(ABOUT THIS TASK): Search the entries below for "intégration". Report each line where it occurs.

(DATA FOR THIS TASK):

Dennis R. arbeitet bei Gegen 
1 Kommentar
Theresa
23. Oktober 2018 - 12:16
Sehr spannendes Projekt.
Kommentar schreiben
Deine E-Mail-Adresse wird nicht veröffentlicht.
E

--

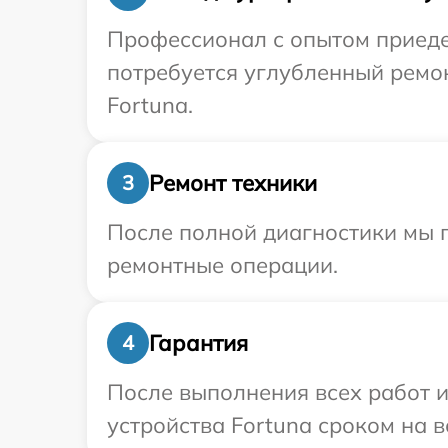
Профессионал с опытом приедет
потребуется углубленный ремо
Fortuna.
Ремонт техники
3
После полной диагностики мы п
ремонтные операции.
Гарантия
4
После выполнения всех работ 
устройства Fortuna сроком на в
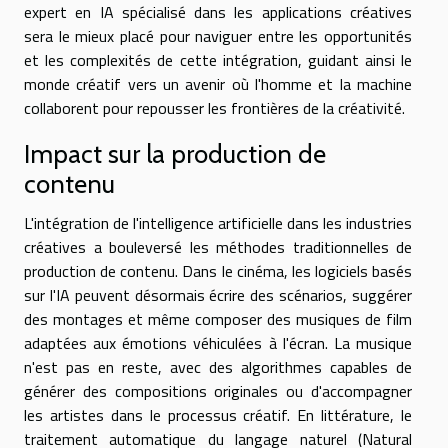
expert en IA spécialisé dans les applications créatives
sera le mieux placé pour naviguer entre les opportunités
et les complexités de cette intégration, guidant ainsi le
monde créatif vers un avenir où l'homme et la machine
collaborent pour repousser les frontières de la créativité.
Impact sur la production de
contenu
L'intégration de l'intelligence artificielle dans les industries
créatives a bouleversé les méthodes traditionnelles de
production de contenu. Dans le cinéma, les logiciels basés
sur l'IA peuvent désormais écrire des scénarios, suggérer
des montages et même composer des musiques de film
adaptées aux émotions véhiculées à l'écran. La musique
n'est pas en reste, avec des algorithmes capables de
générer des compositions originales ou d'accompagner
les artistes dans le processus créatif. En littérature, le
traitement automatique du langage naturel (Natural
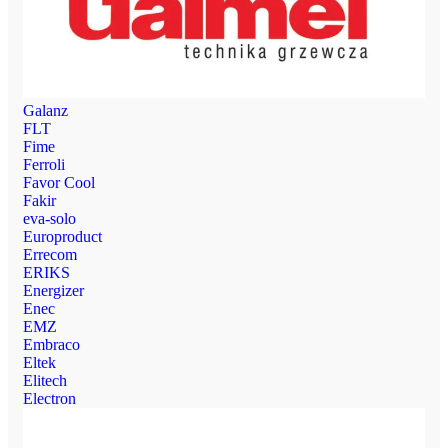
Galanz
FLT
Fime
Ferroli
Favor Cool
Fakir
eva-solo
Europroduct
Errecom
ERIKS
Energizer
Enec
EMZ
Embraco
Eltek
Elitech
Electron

* * *

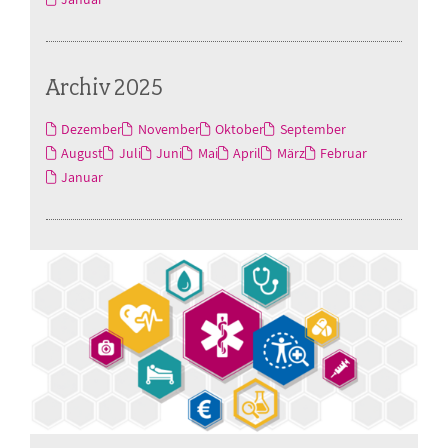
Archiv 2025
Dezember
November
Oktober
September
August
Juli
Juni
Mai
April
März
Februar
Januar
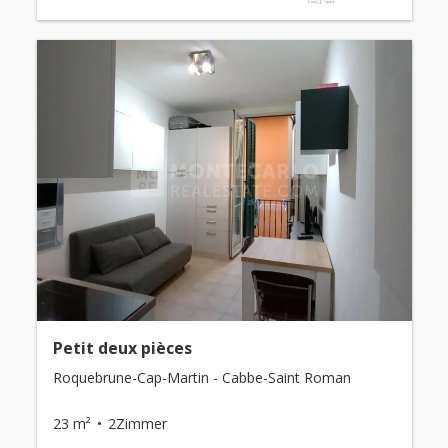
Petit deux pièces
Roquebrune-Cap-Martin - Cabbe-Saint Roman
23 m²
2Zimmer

(EXPECTED ANSWER):
et les complexités de cette intégration, guidant ainsi le
L'intégration de l'intelligence artificielle dans les industries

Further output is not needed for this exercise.